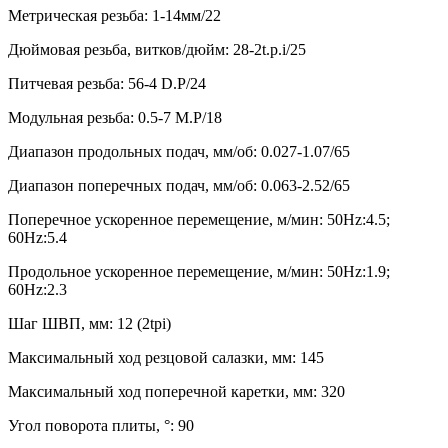
Метрическая резьба: 1-14мм/22
Дюймовая резьба, витков/дюйм: 28-2t.p.i/25
Питчевая резьба: 56-4 D.P/24
Модульная резьба: 0.5-7 M.P/18
Диапазон продольных подач, мм/об: 0.027-1.07/65
Диапазон поперечных подач, мм/об: 0.063-2.52/65
Поперечное ускоренное перемещение, м/мин: 50Hz:4.5;
60Hz:5.4
Продольное ускоренное перемещение, м/мин: 50Hz:1.9;
60Hz:2.3
Шаг ШВП, мм: 12 (2tpi)
Максимальный ход резцовой салазки, мм: 145
Максимальный ход поперечной каретки, мм: 320
Угол поворота плиты, °: 90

****************

Your task — Leave the pictures aside and output each entry exactly as it stands.

Output for this exercise —
Метрическая резьба: 1-14мм/22
Дюймовая резьба, витков/дюйм: 28-2t.p.i/25
Питчевая резьба: 56-4 D.P/24
Модульная резьба: 0.5-7 M.P/18
Диапазон продольных подач, мм/об: 0.027-1.07/65
Диапазон поперечных подач, мм/об: 0.063-2.52/65
Поперечное ускоренное перемещение, м/мин: 50Hz:4.5;
60Hz:5.4
Продольное ускоренное перемещение, м/мин: 50Hz:1.9;
60Hz:2.3
Шаг ШВП, мм: 12 (2tpi)
Максимальный ход резцовой салазки, мм: 145
Максимальный ход поперечной каретки, мм: 320
Угол поворота плиты, °: 90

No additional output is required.